« Spam-marking | Main | Generations »

Computer can determine author sex?

| 1 Comment

Interesting item in Nature: "Computer program detects author gender." Claim is that "[the] simple scan of key words and syntax is around 80% accurate on both fiction and non-fiction" in distinguishing male authors from female authors.

I'm immediately dubious, of course; that 20% is too big a chunk to ignore. Still, their generalities about writing by male and female authors are interesting if taken as generalities rather than as Universal Truths.

Among the books misclassified: Possession and Remains of the Day. I'd love to give them some Tiptree. And perhaps Raphael Carter's "Congenital Agenesis of Gender Ideation."

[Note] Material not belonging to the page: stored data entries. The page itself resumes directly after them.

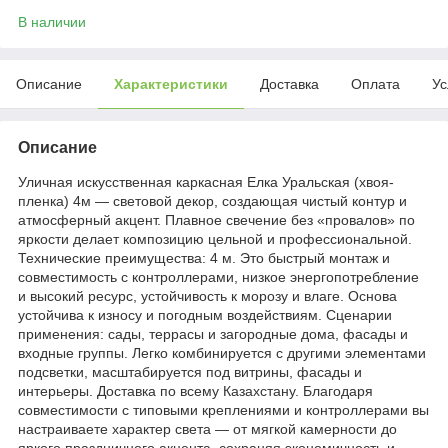
В наличии
Описание
Характеристики
Доставка
Оплата
Ус
Описание
Уличная искусственная каркасная Елка Уральская (хвоя-
пленка) 4м — световой декор, создающая чистый контур и
атмосферный акцент. Плавное свечение без «провалов» по
яркости делает композицию цельной и профессиональной.
Технические преимущества: 4 м. Это быстрый монтаж и
совместимость с контроллерами, низкое энергопотребление
и высокий ресурс, устойчивость к морозу и влаге. Основа
устойчива к износу и погодным воздействиям. Сценарии
применения: сады, террасы и загородные дома, фасады и
входные группы. Легко комбинируется с другими элементами
подсветки, масштабируется под витрины, фасады и
интерьеры. Доставка по всему Казахстану. Благодаря
совместимости с типовыми креплениями и контроллерами вы
настраиваете характер света — от мягкой камерности до
яркого праздничного акцента, сохраняя экономичность и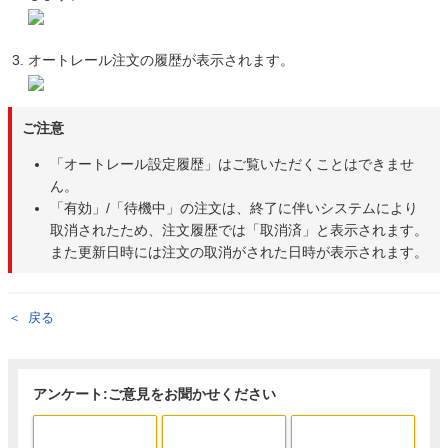
オートレール注文の履歴が表示されます。
ご注意
「オートレール設定履歴」はご覧いただくことはできませ
ん。
「有効」/「待機中」の注文は、終了に伴いシステムにより
取消されたため、注文履歴では「取消済」と表示されます。
また更新日時には注文の取消がされた日時が表示されます。
戻る
アンケート:ご意見をお聞かせください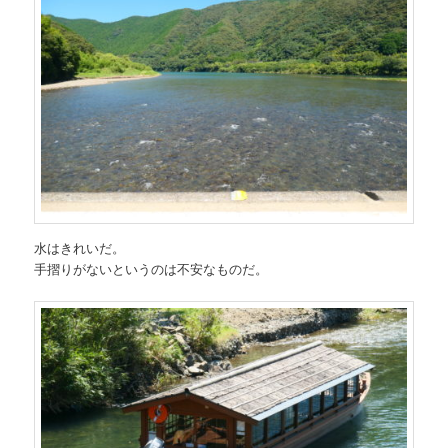
水はきれいだ。
手摺りがないというのは不安なものだ。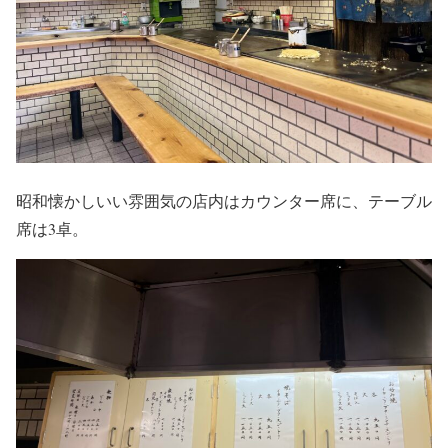
昭和懐かしいい雰囲気の店内はカウンター席に、テーブル
席は3卓。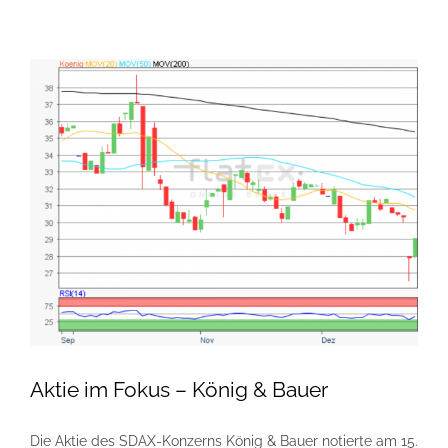
Aktie im Fokus – König & Bauer
Die Aktie des SDAX-Konzerns König & Bauer notierte am 15.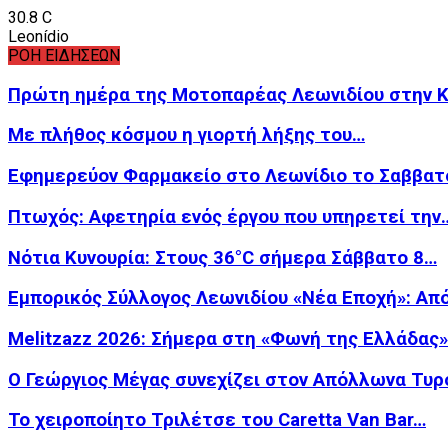
30.8
C
Leonídio
ΡΟΗ ΕΙΔΗΣΕΩΝ
Πρώτη ημέρα της Μοτοπαρέας Λεωνιδίου στην 
Με πλήθος κόσμου η γιορτή λήξης του…
Εφημερεύον Φαρμακείο στο Λεωνίδιο το Σαββατ
Πτωχός: Αφετηρία ενός έργου που υπηρετεί την
Νότια Κυνουρία: Στους 36°C σήμερα Σάββατο 8…
Εμπορικός Σύλλογος Λεωνιδίου «Νέα Εποχή»: Απ
Melitzazz 2026: Σήμερα στη «Φωνή της Ελλάδας
Ο Γεώργιος Μέγας συνεχίζει στον Απόλλωνα Τυρ
Το χειροποίητο Τριλέτσε του Caretta Van Bar…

Also interesting: they claim their software can distinguish fiction from nonfiction with 98% accuracy. That's pretty cool—I wonder how they've classified the Weekly World News.

(Okay, I know, that was a cheap shot. They presumably mean something like "book-length material published by a major publisher as nonfiction" vs the same with fiction. Still, the claim sets up a dichotomy that I don't think is justified. Where does memoir fit? What about fictional memoir? What about creative nonfiction? What about epistolary novels containing news clippings? And are books of mythology fiction or nonfiction?)

1 Comment

In my experience with statistical NLP tools, 80% accuracy is really quite crappy. Robust parsers are an exception -- they're usually in the 80-85% accuracy range -- but for tasks such as author identification, you really expect something in the >90% range.

That said, any statistical NLP tool is only going to be as good as the corpus which feeds it, so if they're avoiding line-crossing authors (if there even is a line, I mean), that will of course skew the results. It's a weird sort of tyranny of the majority, though that's a hyperbolic way of putting it.